Quality signals that production metrics miss
Aggregate numbers hide important behavior. Two quality signals deserve their own tracking. The first is consistency: does the agent make the same decision on equivalent inputs, or does it wobble? A skill that resolves a case correctly most of the time but occasionally veers is more dangerous than one that fails predictably, because the inconsistency erodes trust unevenly. The second is calibration: when the agent chooses to act versus escalate, is that boundary in the right place? An agent that escalates too much wastes the automation; one that escalates too little takes on work it should not.
You surface these by sampling. Pull a regular random sample of completed tasks and have a human review them blind — not just the failures, but the successes too, because a success the agent reached by a fragile path is a future failure. This human-in-the-loop review is slow and unglamorous, and it is the only way to catch the quality problems that aggregate metrics paper over.
Sampling the successes is the counterintuitive part. Reviewers naturally gravitate to failures, but a success reached by a fragile path — the agent guessed and happened to be right — is a regression waiting to happen. When a reviewer flags a correct outcome reached for the wrong reason, that case becomes a high-value eval addition, because it pins down behavior the model got away with this time and might not next time. Teams that only review failures are perpetually surprised; teams that sample successes see the fragility coming.

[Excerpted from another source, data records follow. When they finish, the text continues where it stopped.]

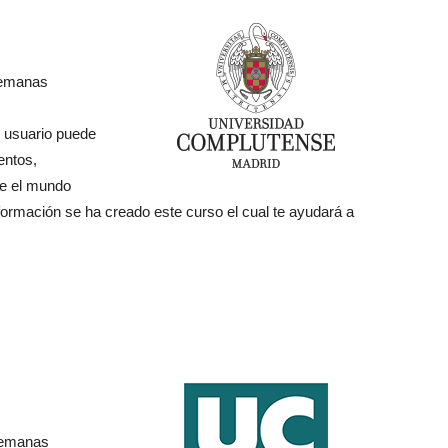
emanas
l usuario puede
entos,
re el mundo
nformación se ha creado este curso el cual te ayudará a
emanas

Cost and efficiency as first-class metrics
An agent that resolves everything but costs more than the humans it replaced is not a win. Token cost per resolved task is a real metric, and it is one teams forget until the bill arrives. Skill-equipped agents can be efficient because a focused skill keeps the model on a short, relevant path rather than reasoning from scratch every time — but only if the skills are tight. Bloated instructions and unnecessary tool calls inflate cost quietly.

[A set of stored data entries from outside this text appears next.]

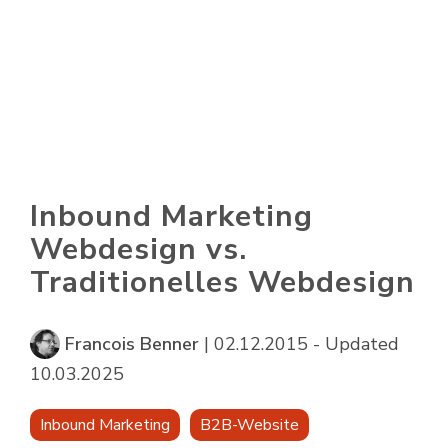
Skip
to
To
the
Me
main
content.
Inbound Marketing
Webdesign vs.
Traditionelles Webdesign
Francois Benner
|
02.12.2015 - Updated
10.03.2025
Inbound Marketing
B2B-Website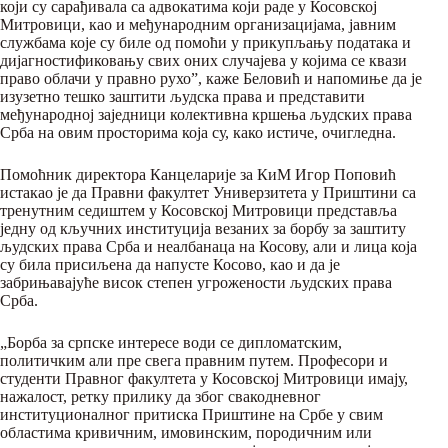
који су сарађивала са адвокатима који раде у Косовској
Митровици, као и међународним организацијама, јавним
службама које су биле од помоћи у прикупљању података и
дијагностификовању свих оних случајева у којима се квази
право облачи у правно рухо”, каже Беловић и напомиње да је
изузетно тешко заштити људска права и представити
међународној заједници колективна кршења људских права
Срба на овим просторима која су, како истиче, очигледна.
Помоћник директора Канцеларије за КиМ Игор Поповић
истакао је да Правни факултет Универзитета у Приштини са
тренутним седиштем у Косовској Митровици представља
једну од кључних институција везаних за борбу за заштиту
људских права Срба и неалбанаца на Косову, али и лица која
су била присиљена да напусте Косово, као и да је
забрињавајуће висок степен угрожености људских права
Срба.
„Борба за српске интересе води се дипломатским,
политичким али пре свега правним путем. Професори и
студенти Правног факултета у Косовској Митровици имају,
нажалост, ретку прилику да због свакодневног
институционалног притиска Приштине на Србе у свим
областима кривичним, имовинским, породичним или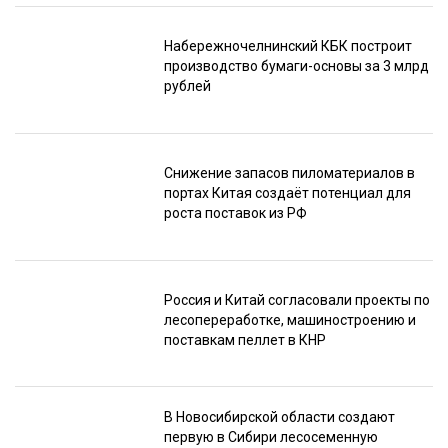
Набережночелнинский КБК построит
производство бумаги-основы за 3 млрд
рублей
Снижение запасов пиломатериалов в
портах Китая создаёт потенциал для
роста поставок из РФ
Россия и Китай согласовали проекты по
лесопереработке, машиностроению и
поставкам пеллет в КНР
В Новосибирской области создают
первую в Сибири лесосеменную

Track cost per successful outcome, not cost per token, because the denominator that matters is value delivered. A change that cuts token usage but drops the resolution rate is usually a bad trade. The goal is the efficient frontier: the highest reliable resolution rate at the lowest cost per resolved task, with the correction rate held near zero.

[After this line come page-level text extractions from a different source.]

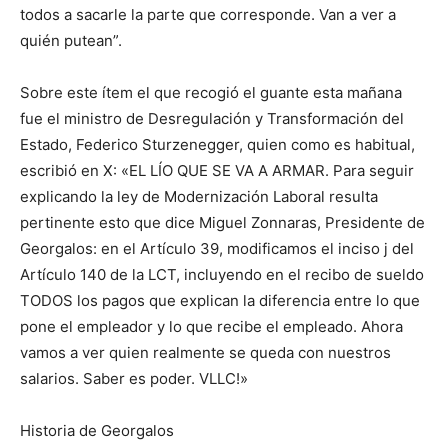
todos a sacarle la parte que corresponde. Van a ver a
quién putean”.
Sobre este ítem el que recogió el guante esta mañana
fue el ministro de Desregulación y Transformación del
Estado, Federico Sturzenegger, quien como es habitual,
escribió en X: «EL LÍO QUE SE VA A ARMAR. Para seguir
explicando la ley de Modernización Laboral resulta
pertinente esto que dice Miguel Zonnaras, Presidente de
Georgalos: en el Artículo 39, modificamos el inciso j del
Artículo 140 de la LCT, incluyendo en el recibo de sueldo
TODOS los pagos que explican la diferencia entre lo que
pone el empleador y lo que recibe el empleado. Ahora
vamos a ver quien realmente se queda con nuestros
salarios. Saber es poder. VLLC!»
Historia de Georgalos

Latency deserves a mention alongside cost, because for many agents it is the metric users actually feel. A skill that chains several unnecessary tool calls is not just expensive; it is slow, and a slow agent in a customer-facing setting erodes the experience it was meant to improve. Tracking time-to-resolution alongside cost-per-outcome catches the skills that are quietly bloated. Often the same edit that trims tokens also trims latency, because both come from cutting steps the skill did not need — a reminder that tightening skills tends to improve several metrics at once rather than trading them off.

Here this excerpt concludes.